**Directions**
Go through the material below and return each line with the string "региона" in it.
%%
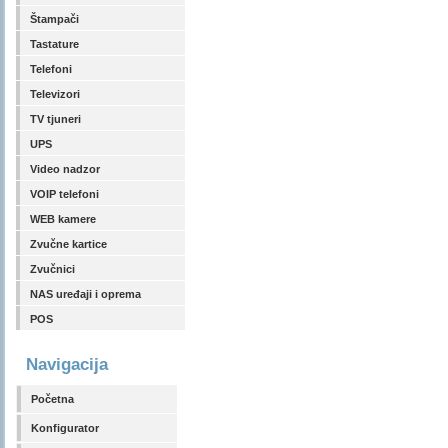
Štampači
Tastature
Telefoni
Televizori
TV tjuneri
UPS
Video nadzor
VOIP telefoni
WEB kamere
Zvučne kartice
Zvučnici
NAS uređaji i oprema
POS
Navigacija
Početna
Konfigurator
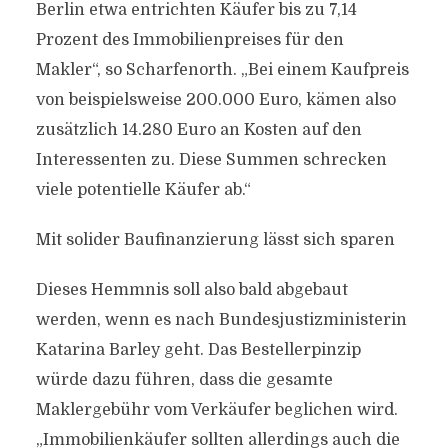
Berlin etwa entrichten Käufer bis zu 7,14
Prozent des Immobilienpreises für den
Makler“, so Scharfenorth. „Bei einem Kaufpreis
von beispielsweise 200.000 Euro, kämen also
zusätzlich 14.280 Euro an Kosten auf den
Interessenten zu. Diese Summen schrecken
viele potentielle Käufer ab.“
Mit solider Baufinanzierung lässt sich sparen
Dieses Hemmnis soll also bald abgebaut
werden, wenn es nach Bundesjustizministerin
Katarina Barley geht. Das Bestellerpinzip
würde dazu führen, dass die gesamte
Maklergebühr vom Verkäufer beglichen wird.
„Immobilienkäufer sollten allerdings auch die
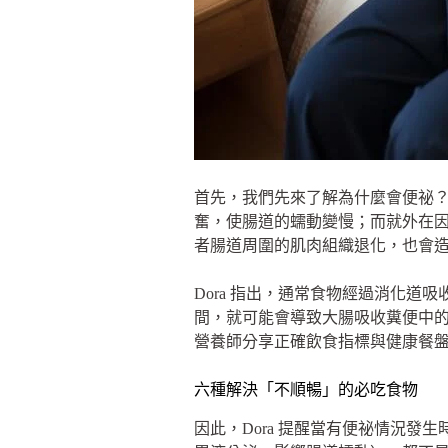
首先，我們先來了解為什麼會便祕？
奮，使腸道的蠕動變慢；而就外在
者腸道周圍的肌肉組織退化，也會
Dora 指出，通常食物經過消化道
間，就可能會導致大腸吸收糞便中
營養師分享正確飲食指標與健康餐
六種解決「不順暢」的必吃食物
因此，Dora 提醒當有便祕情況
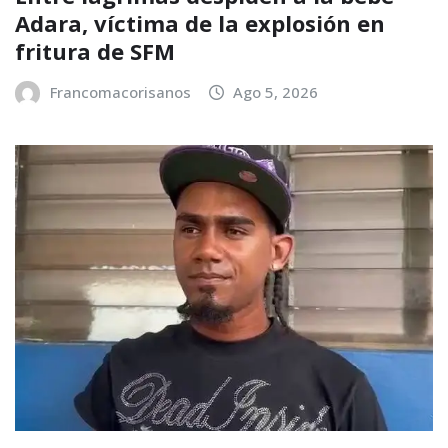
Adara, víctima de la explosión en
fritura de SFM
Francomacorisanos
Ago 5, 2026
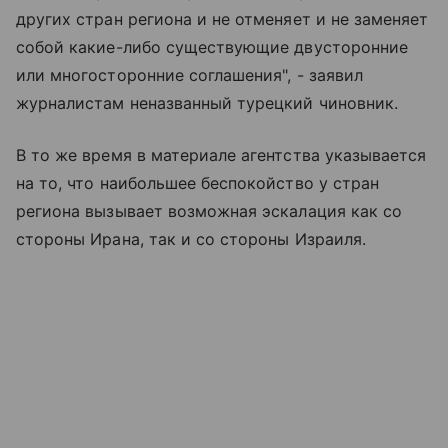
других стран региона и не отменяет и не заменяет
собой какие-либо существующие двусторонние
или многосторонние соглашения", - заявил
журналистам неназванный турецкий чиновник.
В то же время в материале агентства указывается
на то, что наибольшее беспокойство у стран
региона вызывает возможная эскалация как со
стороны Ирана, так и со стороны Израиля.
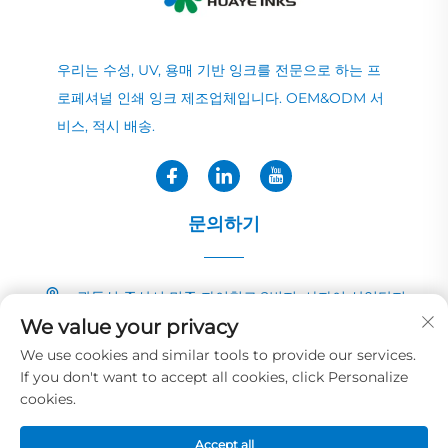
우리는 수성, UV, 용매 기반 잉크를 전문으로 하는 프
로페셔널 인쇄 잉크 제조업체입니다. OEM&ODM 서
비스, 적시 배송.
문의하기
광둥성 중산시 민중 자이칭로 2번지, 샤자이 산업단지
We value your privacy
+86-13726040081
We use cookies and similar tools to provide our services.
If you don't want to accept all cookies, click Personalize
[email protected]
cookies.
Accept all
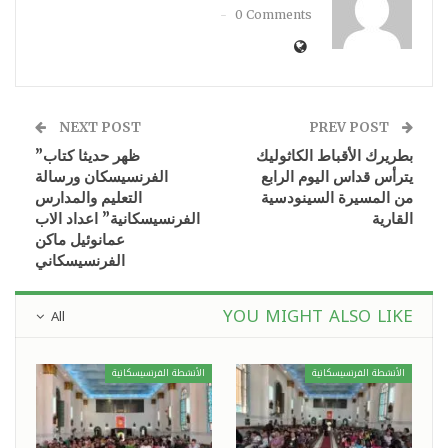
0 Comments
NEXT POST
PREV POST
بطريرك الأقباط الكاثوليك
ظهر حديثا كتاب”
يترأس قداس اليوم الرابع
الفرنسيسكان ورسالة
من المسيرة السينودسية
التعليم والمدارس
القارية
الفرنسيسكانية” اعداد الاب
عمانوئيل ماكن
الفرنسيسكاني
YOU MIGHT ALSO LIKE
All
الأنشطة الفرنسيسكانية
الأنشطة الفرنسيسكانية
%%
%%
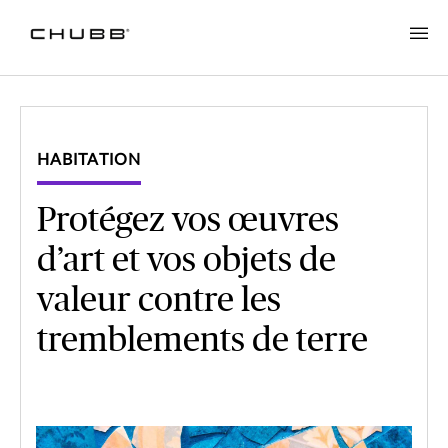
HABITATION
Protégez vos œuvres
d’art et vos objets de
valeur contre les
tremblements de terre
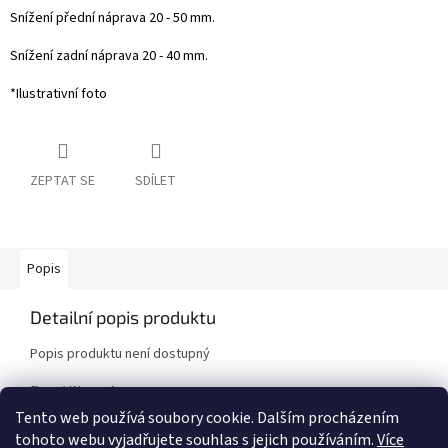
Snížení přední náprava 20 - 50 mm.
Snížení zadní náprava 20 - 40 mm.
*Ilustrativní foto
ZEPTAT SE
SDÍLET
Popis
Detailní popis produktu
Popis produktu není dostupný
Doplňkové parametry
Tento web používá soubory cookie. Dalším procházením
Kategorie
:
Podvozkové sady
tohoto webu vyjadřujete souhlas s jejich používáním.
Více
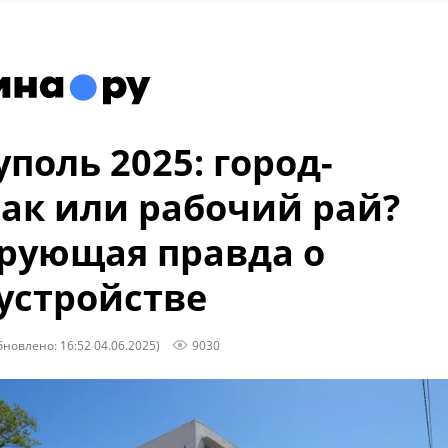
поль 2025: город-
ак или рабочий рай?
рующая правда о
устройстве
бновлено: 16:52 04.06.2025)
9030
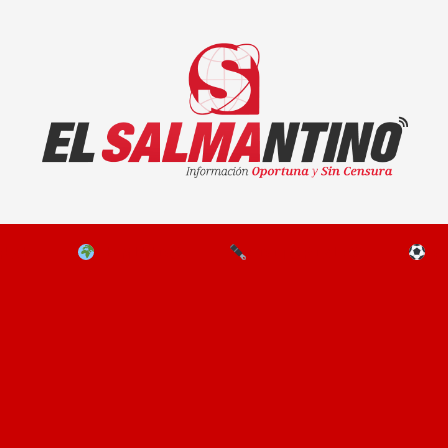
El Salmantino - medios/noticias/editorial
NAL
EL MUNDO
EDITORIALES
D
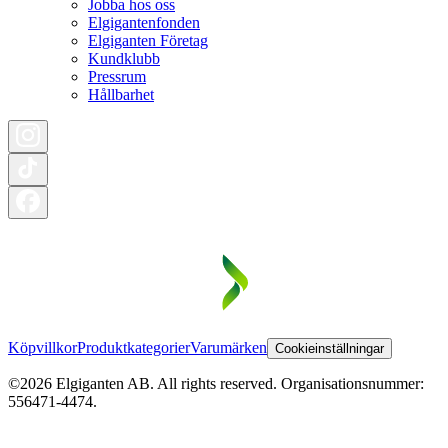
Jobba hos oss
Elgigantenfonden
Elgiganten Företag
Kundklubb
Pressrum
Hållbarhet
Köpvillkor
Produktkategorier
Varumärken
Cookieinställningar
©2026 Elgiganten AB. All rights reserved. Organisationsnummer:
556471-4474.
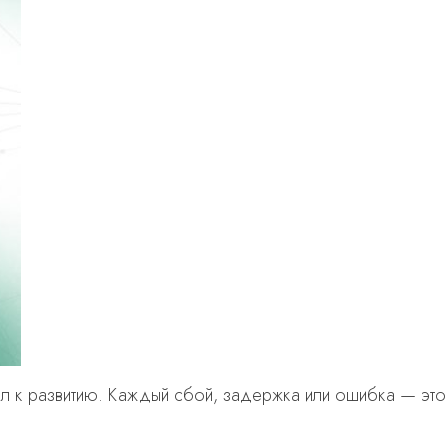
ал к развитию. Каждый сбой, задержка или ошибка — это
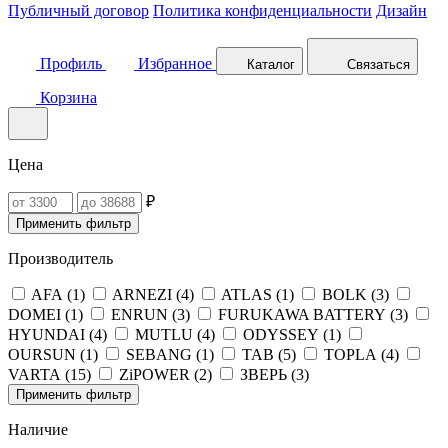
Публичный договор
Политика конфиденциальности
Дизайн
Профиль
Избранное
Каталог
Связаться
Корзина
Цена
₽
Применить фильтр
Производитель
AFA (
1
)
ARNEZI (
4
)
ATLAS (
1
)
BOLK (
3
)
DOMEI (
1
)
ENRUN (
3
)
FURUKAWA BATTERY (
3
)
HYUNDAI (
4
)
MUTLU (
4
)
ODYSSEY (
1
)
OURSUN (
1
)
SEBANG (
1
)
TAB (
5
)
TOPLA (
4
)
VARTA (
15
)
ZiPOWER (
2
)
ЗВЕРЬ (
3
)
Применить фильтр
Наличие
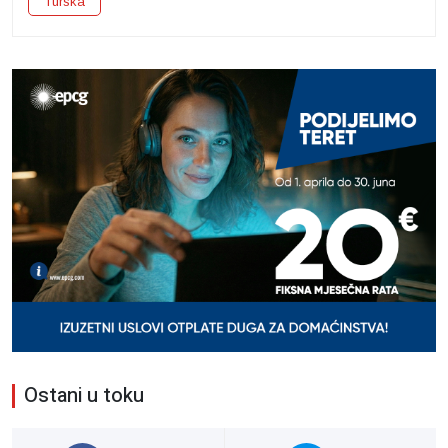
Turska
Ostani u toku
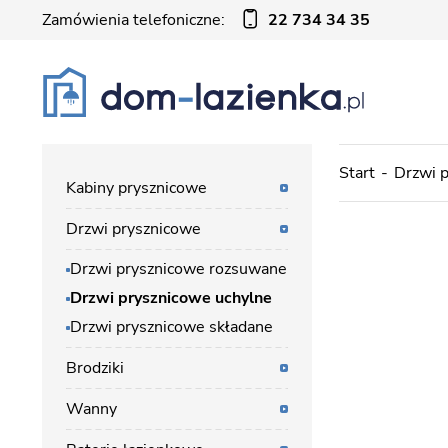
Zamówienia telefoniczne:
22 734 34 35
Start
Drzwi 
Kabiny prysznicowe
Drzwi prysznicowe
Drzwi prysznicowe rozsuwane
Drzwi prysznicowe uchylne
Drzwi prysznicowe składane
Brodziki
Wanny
%%
**Response to the task**
других стран региона и не отменяет и не заменяет
региона вызывает возможная эскалация как со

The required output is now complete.